For more about Death Note Collection and the Death Note Collection Blu-ray release, see Death Note Collection Blu-ray Review published by Jeffrey Kauffman on July 27, 2011 where this Blu-ray release scored 3.5 out of 5.
Starring: Tatsuya Fujiwara, Ken'ichi Matsuyama
Director: Shűsuke Kaneko
» See full cast & crew
Death Note Collection Blu-ray Review
Are these films to die for?
Reviewed by Jeffrey Kauffman, July 27, 2011
The Tibetans have that pesky Book of the Dead, the Jews inscribe everyone in the Book of Life annually in the period between Rosh Hoshana and Yom Kippur, but there's probably been nothing quite like the little booklet Japanese student Light (Tatsuya Fujiwara) comes across, which is emblazoned with the title Death Note.

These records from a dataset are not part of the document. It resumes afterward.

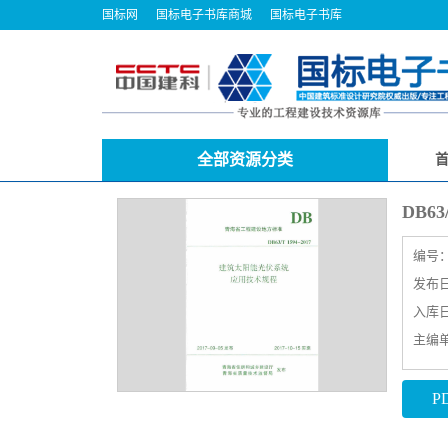
国标网
国标电子书库商城
国标电子书库
全部资源分类
DB6
编号
发布日期
入库日期
主编
P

This booklet is very helpfully replete with instructions in its inside cover, instructions which give rather picayune directions indicating that within a certain framework of rules, anyone whose name is written in the book will die. Light soon becomes an avenging force, striking down criminals (and even those only accused of being criminals) from afar, in the process becoming a folk hero known as Kira and stymieing the police to the point where they bring in L (Ken'ichi Matsuyama), the world's greatest detective, to help track Light down. Death Note is a relatively new live action franchise based on a manga and anime (three films and counting, though only the first two are included in this compilation), and at its core it asks that question which often came out of supporting players' mouths in B-movies of yore, "Will you use your powers only for good, and not for evil?" Light seems to be on the side of, well, light, but Ryuk, the shinigami (death spirit) who dropped the book, thereby more or less giving it away to Light, warns the student that possessing the book will uncover dark layers of the soul. Live action adaptations of cartoons (and/or animes) aren't always the most compelling entertainments around, and Death Note may not satisfy purists who have been longtime fans of either the manga or anime forms of the project. But it's a decently constructed thriller with some interesting elements which help to maintain overall viewer interest even if some aspects of the film lag from time to time.
Both of the Death Note films feature such elaborate need for willing suspension of disbelief that they both can get silly pretty quickly. The first film especially stops and starts in lurches as various rules of the Death Notebook are posted on screen to explain what inexplicable thing just happened. It's like getting a primer in some arcane area of law, you know, one of those contracts with large Roman numerals, followed by letters, followed by small Roman numerals. The bottom line is Light can pretty much do away with anyone as long as he knows their name and what they look like (to avoid people with the same name being "incorrectly" killed). The really interesting thing about Death Note is how it posits the public's adoration of Light, known by his folk name of Kira, against the official police presence which is kind of upset someone is usurping their execution powers.
The good news about both Death Note films is that silliness is built into the premise due to the completely over the top shinigamis which haunt the films. Light's "personal" shinigami Ryuk is like a Goth Death God, replete with studded (and feathered) black leather apparel, a spike hairdo and a wicked laugh that has to be heard to be believed. Another, paler shinigami named Rem shows up in Death Note II: The Last Name, aiding a perky young television star named Misa Amane (Erika Toda) who becomes Light's assistant avenging angel, and some of the film's intentional comedy relief comes from the goofy behavior of both of these spirits.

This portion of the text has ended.